3. Provide feedback in the same thread

Despite giving great context, sometimes the tool misses. If it didn’t give you what you wanted, use the same thread to provide feedback and ask the tool to try again. It’s pretty good at incorporating feedback to get closer on the second try. If the tool isn’t delivering after the third try, I suggest starting a new thread and beginning again.  

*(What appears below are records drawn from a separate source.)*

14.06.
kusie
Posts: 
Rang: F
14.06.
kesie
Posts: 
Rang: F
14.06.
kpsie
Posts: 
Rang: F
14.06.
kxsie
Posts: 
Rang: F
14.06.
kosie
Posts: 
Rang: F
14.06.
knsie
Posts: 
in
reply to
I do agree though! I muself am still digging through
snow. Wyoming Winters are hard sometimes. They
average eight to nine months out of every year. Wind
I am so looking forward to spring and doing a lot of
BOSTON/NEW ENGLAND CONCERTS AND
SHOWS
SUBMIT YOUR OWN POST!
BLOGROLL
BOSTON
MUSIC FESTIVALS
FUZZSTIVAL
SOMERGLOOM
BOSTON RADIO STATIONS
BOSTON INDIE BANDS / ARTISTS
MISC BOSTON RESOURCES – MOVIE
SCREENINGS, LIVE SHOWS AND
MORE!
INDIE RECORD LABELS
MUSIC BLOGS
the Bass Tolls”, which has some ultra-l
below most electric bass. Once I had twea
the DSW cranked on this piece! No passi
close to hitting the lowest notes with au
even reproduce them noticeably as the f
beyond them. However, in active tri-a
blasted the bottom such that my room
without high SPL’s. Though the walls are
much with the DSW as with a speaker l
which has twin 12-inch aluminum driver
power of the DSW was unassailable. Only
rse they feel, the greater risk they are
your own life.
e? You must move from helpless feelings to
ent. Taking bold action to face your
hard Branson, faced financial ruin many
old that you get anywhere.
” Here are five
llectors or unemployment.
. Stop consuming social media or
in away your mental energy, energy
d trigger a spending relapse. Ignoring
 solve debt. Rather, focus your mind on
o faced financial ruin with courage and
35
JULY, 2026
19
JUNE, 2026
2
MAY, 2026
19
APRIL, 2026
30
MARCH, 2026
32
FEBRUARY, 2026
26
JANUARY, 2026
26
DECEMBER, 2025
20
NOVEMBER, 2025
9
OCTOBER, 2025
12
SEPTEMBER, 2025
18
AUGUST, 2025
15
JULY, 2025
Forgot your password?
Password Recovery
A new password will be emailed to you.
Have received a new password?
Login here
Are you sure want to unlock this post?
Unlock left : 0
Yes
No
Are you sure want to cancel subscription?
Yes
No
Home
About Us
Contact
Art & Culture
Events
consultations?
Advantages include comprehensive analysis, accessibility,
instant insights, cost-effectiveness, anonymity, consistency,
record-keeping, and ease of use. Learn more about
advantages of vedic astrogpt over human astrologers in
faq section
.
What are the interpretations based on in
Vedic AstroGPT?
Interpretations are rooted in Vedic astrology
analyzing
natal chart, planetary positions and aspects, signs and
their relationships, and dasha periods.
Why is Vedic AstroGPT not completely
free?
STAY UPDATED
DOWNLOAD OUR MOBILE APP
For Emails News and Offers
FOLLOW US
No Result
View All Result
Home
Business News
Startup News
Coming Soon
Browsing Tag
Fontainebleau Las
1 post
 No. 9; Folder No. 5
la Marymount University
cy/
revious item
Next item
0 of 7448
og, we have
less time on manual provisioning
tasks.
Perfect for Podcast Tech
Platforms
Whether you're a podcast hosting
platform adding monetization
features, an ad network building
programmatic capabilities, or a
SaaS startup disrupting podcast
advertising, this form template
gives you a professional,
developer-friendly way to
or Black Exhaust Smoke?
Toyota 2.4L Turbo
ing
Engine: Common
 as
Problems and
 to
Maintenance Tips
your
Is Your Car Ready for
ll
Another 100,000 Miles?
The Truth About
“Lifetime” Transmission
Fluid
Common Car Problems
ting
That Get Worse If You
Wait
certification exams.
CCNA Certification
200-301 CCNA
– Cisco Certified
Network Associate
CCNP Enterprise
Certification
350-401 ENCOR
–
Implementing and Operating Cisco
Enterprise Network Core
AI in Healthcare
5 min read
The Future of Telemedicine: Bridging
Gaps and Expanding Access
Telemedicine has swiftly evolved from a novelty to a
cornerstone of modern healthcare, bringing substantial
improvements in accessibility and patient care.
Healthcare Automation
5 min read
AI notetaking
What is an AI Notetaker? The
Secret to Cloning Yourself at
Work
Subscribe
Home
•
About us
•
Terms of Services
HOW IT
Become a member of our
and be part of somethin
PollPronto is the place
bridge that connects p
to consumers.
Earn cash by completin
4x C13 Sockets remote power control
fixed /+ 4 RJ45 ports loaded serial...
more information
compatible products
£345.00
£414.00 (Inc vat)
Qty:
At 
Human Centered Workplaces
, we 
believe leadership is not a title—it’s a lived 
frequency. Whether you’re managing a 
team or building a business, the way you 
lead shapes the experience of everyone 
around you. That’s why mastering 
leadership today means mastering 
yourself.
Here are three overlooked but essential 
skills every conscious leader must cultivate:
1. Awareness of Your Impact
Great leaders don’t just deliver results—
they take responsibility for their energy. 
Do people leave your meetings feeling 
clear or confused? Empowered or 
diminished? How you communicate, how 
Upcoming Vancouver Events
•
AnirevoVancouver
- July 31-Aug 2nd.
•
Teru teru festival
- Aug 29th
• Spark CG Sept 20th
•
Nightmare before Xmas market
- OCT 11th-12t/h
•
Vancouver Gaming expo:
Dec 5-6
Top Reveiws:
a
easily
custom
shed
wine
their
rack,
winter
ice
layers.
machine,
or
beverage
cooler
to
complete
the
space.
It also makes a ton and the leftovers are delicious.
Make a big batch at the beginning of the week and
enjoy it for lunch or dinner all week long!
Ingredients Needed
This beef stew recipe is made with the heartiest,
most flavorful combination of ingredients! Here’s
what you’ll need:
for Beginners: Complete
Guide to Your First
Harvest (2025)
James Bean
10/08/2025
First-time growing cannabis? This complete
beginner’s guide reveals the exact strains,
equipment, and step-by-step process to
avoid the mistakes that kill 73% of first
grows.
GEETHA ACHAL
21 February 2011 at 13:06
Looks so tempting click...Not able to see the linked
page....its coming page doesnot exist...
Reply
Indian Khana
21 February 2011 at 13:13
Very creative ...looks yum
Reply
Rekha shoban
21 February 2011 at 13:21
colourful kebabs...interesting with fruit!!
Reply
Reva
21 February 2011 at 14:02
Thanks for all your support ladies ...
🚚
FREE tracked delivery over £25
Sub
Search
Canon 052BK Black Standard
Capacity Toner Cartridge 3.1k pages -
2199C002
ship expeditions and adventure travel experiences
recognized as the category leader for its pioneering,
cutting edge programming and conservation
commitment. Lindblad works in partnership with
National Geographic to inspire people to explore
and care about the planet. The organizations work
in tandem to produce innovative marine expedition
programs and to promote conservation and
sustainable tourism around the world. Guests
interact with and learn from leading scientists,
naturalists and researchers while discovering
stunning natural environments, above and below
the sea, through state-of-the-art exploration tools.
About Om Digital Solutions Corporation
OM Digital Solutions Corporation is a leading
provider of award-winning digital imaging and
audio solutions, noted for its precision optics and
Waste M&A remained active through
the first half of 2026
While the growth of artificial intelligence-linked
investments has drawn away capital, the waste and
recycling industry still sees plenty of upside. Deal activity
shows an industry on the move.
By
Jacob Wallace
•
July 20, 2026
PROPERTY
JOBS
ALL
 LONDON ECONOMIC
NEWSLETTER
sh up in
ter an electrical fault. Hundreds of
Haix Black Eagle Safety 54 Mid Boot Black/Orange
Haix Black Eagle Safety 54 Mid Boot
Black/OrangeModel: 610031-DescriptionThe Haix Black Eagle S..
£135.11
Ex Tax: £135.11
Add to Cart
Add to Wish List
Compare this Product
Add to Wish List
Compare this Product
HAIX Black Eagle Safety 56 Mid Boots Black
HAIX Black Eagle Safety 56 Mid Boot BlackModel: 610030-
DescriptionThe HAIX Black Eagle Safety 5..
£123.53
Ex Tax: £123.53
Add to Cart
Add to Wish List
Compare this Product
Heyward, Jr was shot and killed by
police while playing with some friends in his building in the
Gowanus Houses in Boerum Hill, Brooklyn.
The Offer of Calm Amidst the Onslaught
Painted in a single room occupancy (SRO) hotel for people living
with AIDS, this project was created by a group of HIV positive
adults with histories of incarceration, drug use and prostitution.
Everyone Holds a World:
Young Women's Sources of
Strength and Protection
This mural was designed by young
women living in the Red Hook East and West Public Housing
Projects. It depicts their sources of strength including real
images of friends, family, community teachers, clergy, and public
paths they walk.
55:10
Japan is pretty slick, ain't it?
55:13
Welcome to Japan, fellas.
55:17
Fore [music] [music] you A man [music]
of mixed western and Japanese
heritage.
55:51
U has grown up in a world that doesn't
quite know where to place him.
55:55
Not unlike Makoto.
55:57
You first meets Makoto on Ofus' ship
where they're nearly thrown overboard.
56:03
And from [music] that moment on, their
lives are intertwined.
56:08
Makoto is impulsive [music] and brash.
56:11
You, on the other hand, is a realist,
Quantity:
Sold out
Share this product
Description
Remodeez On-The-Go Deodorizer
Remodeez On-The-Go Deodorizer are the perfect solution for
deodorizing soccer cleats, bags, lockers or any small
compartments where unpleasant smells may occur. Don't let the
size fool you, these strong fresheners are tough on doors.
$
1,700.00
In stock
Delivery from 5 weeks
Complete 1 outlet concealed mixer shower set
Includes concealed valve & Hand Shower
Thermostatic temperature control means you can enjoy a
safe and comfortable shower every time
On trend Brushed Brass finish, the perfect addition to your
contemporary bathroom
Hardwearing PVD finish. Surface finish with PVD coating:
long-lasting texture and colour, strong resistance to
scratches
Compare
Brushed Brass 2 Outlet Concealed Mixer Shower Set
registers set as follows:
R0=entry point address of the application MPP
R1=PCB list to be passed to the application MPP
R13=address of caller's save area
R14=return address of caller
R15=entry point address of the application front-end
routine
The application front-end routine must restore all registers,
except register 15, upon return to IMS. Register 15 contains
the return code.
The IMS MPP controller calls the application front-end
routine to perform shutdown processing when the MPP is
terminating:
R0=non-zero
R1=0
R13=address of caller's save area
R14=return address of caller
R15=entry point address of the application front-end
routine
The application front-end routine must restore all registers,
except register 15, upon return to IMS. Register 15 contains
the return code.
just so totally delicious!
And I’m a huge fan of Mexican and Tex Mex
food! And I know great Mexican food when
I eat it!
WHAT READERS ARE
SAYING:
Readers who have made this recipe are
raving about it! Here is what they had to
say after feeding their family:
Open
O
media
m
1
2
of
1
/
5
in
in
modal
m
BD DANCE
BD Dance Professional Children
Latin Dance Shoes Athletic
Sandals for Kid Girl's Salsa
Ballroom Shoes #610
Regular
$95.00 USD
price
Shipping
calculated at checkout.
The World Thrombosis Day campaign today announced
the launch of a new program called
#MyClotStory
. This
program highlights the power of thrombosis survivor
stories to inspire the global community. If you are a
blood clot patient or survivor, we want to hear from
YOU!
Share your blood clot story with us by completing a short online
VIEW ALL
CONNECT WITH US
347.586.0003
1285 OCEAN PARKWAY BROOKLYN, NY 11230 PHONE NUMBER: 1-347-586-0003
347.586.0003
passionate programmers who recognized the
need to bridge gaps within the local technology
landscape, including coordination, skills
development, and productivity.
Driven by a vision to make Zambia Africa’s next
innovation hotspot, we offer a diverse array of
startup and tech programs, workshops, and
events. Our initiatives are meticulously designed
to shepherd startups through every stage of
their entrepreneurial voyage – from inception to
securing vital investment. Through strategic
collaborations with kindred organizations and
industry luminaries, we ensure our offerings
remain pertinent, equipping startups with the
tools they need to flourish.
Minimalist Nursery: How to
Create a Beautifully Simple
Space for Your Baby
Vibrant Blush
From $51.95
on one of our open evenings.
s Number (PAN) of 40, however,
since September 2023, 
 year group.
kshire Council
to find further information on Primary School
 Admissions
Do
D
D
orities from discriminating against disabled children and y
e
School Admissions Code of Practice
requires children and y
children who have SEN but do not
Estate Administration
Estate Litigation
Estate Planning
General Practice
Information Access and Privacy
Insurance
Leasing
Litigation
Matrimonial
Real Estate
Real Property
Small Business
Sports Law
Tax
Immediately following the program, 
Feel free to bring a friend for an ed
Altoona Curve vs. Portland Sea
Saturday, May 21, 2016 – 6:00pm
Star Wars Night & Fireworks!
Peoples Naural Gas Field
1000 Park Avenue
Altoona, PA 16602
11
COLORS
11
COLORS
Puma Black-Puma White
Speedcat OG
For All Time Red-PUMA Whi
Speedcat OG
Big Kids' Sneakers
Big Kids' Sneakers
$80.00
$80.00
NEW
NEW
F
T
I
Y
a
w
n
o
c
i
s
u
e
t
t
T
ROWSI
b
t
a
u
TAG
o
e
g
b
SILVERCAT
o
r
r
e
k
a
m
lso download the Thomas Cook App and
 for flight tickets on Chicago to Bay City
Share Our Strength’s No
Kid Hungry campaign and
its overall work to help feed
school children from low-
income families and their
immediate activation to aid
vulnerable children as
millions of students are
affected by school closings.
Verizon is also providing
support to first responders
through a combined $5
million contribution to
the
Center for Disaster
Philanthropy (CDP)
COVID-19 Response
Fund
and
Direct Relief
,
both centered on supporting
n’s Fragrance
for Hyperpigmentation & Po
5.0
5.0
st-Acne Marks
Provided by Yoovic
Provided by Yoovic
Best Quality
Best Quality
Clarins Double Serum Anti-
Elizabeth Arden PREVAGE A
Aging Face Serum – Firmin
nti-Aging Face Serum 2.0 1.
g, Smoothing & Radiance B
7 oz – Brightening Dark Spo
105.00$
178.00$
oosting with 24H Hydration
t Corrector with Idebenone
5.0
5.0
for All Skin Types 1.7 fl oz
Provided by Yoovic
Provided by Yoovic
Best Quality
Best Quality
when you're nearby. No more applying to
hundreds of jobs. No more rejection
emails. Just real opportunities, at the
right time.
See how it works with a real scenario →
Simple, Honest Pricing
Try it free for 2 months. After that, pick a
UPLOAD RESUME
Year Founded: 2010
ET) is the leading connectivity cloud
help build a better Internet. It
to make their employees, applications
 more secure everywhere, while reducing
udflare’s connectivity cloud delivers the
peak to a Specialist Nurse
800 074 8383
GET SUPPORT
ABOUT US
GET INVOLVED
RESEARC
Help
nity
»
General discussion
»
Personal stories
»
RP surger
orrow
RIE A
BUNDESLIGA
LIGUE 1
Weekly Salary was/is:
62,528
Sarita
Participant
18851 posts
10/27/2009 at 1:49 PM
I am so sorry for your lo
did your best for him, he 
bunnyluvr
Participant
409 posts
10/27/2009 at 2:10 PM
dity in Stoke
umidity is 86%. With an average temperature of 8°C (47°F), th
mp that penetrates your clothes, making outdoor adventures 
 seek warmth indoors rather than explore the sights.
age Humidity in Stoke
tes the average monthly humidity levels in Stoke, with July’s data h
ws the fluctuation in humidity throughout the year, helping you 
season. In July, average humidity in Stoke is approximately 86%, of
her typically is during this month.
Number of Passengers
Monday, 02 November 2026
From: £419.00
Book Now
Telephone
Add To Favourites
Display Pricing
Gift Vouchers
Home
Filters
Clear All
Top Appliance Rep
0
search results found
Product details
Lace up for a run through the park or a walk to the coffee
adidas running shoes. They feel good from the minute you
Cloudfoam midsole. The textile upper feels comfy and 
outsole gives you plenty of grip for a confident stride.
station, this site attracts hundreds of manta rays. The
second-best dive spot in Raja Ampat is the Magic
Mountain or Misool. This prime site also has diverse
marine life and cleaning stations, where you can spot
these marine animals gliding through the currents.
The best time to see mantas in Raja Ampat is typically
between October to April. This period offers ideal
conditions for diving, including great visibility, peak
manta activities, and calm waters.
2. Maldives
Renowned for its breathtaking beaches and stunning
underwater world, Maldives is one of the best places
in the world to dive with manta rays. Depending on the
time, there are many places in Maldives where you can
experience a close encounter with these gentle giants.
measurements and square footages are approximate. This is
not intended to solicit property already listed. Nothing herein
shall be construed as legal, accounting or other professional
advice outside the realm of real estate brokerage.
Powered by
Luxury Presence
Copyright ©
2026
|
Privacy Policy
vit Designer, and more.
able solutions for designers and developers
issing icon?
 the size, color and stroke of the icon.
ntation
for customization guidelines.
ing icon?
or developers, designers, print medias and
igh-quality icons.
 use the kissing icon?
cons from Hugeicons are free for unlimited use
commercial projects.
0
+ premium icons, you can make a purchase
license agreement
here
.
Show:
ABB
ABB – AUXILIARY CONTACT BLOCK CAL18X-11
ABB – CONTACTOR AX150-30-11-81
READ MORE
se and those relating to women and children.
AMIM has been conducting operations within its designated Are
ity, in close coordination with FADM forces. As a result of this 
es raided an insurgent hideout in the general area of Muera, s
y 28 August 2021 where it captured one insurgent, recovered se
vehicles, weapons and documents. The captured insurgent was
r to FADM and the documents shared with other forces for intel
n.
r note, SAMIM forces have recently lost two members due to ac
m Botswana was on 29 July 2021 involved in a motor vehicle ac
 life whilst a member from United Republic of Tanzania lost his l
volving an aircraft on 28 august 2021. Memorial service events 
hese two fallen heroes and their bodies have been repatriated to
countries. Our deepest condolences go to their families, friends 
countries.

4. Start a new thread for each request

Threads are active for a month in the free model, so can see your history and reuse threads for similar needs. This function has been incredibly helpful, as I’ve found myself pulling from copy multiple times for slightly different uses, and individual threads make it easier to find.

What’s Next

It’s hard to believe these tools have only been available for a few months. I find myself asking what the next year will look like. While I don’t have all the answers, here are a few ways I could see this tool having an impact on the work we do over time.

Student search

It seems likely that students will use ChatGPT or other AI tools to do college research. How can universities ensure their content is updated? I’m assuming the tool does a crawl of our websites, which is one more reason to be updating them. Are there other ways we should be thinking about adjusting copy to resonate with this kind of tool?

Personalization

Many APIs are in development, so it seems likely that we’ll be able to trigger much more personalized communication emails and messaging campaigns. I don’t quite know how that will work, but I could see some complex campaigns being developed using the tool to make the work a much lighter burden on our teams.

Linking

Right now, all the tools do is share information. However, the tool will likely do more soon. Can it collect and provide RFIs? Can it help students apply for admission or financial aid? I’m not sure, but it would be smart to watch our corporate colleagues to see how they use the tool in this way and develop similar strategies for students and donors.